June 23, 2023
6:09 pm
The MRI was not nearly as dreadful as I'd thought it would be. The doctors and nurses and technicians have all been nothing short of wonderful.
Dr. Schoppy just called and we had a long chat. He received both the PET scan and the MRI results; the good news is that there is no cancer or masses in my brain...my brain is good. More good news: the cancer in my neck seems to be local to one lymph node and that can be removed with the surgery.
But there is some not good news too: a mass in my lung. I will have to have that biopsied soon. Dr. Schoppy said this is very serious. He will be consulting with all the doctors on my team. It's serious. The PET scan also showed something in my eye; I will have to see an ophthalmologist soon. OK, at least it's not ALL over my body....but the lung....
I told Dr. Schoppy that I feel absolutely fine and that I swam three miles yesterday...non-stop...and I feel fine. How can my body be so sick and I do not feel a thing? He said that as a very fit person with no underlying health issues...that gives me an advantage in this fight....but, he assured me, a fight it will be.
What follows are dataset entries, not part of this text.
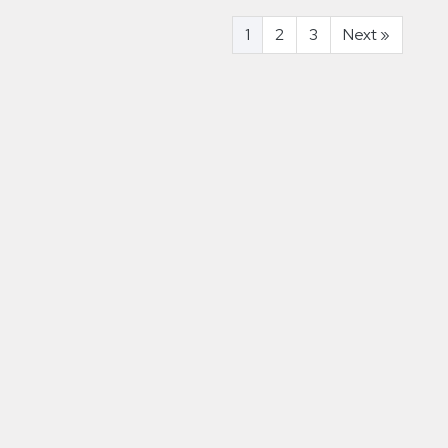
1
2
3
Next
»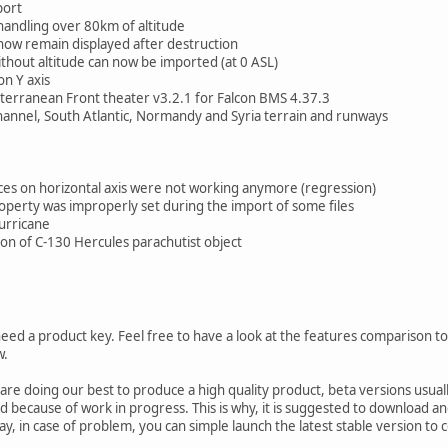
port
ndling over 80km of altitude
ow remain displayed after destruction
out altitude can now be imported (at 0 ASL)
n Y axis
rranean Front theater v3.2.1 for Falcon BMS 4.37.3
nel, South Atlantic, Normandy and Syria terrain and runways
ces on horizontal axis were not working anymore (regression)
erty was improperly set during the import of some files
urricane
on of C-130 Hercules parachutist object
need a product key. Feel free to have a look at the features comparison to 
w.
 are doing our best to produce a high quality product, beta versions usu
because of work in progress. This is why, it is suggested to download and i
way, in case of problem, you can simple launch the latest stable version to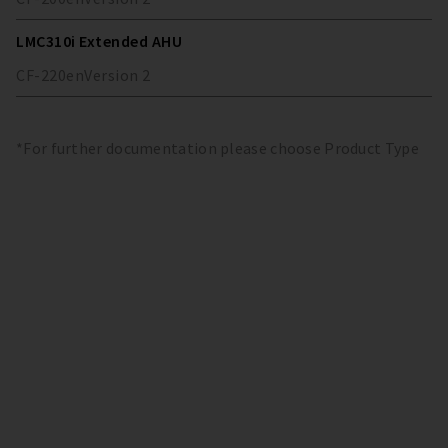
LMC310i Extended AHU
CF-220
en
Version
2
*For further documentation please choose Product Type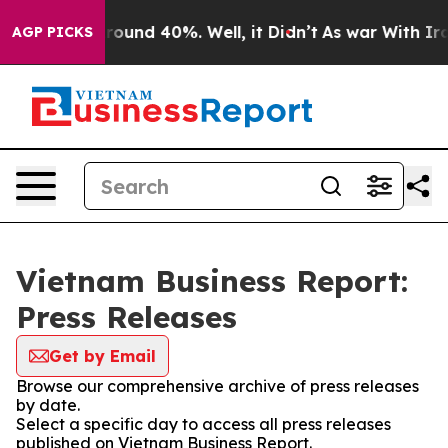
 Floor Around 40%. Well, it Didn’t
As war With Iran 
AGP PICKS
Vietnam Business Report:
Press Releases
Get by Email
Browse our comprehensive archive of press releases
by date.
Select a specific day to access all press releases
published on Vietnam Business Report.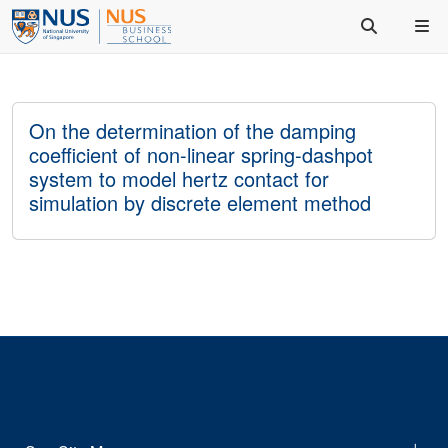
On the determination of the damping
coefficient of non-linear spring-dashpot
system to model hertz contact for
simulation by discrete element method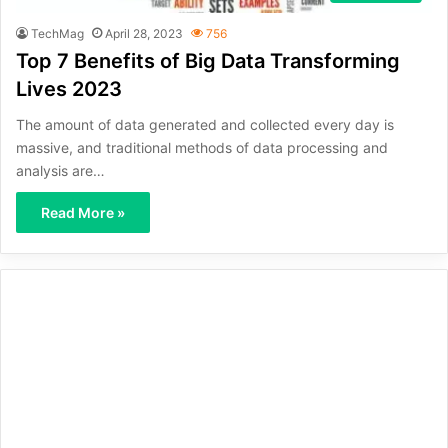
TechMag
April 28, 2023
756
Top 7 Benefits of Big Data Transforming
Lives 2023
The amount of data generated and collected every day is
massive, and traditional methods of data processing and
analysis are…
Read More »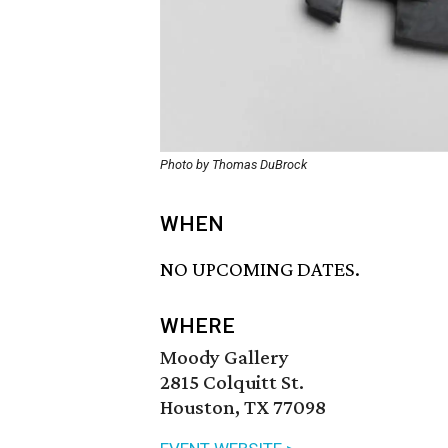
Photo by Thomas DuBrock
WHEN
NO UPCOMING DATES.
WHERE
Moody Gallery
2815 Colquitt St.
Houston, TX 77098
Tonight, I feel a bit....scared. I am not afraid to meet Jesus; I look forward to that.,,,,ONE DAY! NOT YET! I am afraid to leave my kids and my grandson....I am afraid to tell them....I cannot bear to leave my kids and my grandson. I cannot bear to tell them. I really cannot bear that. I haven't cried one tear since this all began...not one tear....but I feel those tears close to the surface tonight. I don't want to give in to it; I don't want to give it any power or thought or energy or fuel....I am very strong...I have a very strong and stubborn and tenacious spirit.....I hope that I can remain so during this ordeal....for my kids...if I lose it, they will lose it. I don't want to show them that I am afraid....or weak...or anything....I have always always been strong for them! Haven't I done everything and anything for them? I have. I have. I can and will do anything for them....I will fight to live for them. I must and I will.
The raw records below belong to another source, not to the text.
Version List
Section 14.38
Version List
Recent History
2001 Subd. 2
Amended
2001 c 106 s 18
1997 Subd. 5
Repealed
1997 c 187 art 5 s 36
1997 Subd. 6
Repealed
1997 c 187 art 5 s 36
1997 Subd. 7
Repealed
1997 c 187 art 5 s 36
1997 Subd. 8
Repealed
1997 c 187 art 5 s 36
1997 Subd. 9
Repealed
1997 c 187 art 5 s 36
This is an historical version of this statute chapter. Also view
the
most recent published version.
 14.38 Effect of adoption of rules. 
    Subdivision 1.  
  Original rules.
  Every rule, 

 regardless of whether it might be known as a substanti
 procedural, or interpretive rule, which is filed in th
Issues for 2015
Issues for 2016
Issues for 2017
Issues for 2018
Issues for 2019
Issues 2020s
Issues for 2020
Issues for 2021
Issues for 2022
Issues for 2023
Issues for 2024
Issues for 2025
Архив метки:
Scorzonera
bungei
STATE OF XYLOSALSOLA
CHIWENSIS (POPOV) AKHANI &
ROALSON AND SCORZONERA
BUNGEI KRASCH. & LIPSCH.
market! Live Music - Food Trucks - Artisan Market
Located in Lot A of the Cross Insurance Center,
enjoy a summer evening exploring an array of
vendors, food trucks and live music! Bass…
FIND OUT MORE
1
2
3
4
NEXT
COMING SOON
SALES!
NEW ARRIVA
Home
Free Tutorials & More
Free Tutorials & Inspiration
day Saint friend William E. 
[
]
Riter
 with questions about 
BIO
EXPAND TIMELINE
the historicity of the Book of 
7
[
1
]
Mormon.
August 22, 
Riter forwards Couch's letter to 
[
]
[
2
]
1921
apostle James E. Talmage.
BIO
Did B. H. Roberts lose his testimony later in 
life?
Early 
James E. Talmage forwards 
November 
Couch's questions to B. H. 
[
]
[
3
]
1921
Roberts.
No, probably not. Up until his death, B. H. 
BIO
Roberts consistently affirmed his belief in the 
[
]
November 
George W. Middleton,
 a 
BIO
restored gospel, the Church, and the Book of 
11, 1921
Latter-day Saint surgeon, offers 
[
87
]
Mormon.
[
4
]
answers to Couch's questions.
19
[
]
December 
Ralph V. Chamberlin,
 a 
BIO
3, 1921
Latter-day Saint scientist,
It is…impossible for me to keep anything from Laura, so I will have to pray and chant before she calls me tonight, so that I am in a very calm and positive place. I don’t want her to hear or sense anything at all in my voice. Nothing at all except for my deep and eternal love for her.
What’s next? Dr. Schoppy will consult with Dr. Louie (or whoever is covering for him if he is already in Alaska) and Dr. Spiers, and make the decision whether we should go forward with the surgery on July 5th. I want to and Dr. Schoppy says he does, too. But he wants everyone on the team to be on the same page. He will make the referrals to the ophthalmologist and pulmonologist and I can expect to hear from them and seeing them….hopefully, before the surgery….
I wait. And pray. And chant.
That is all I can do…today. I am alive TODAY.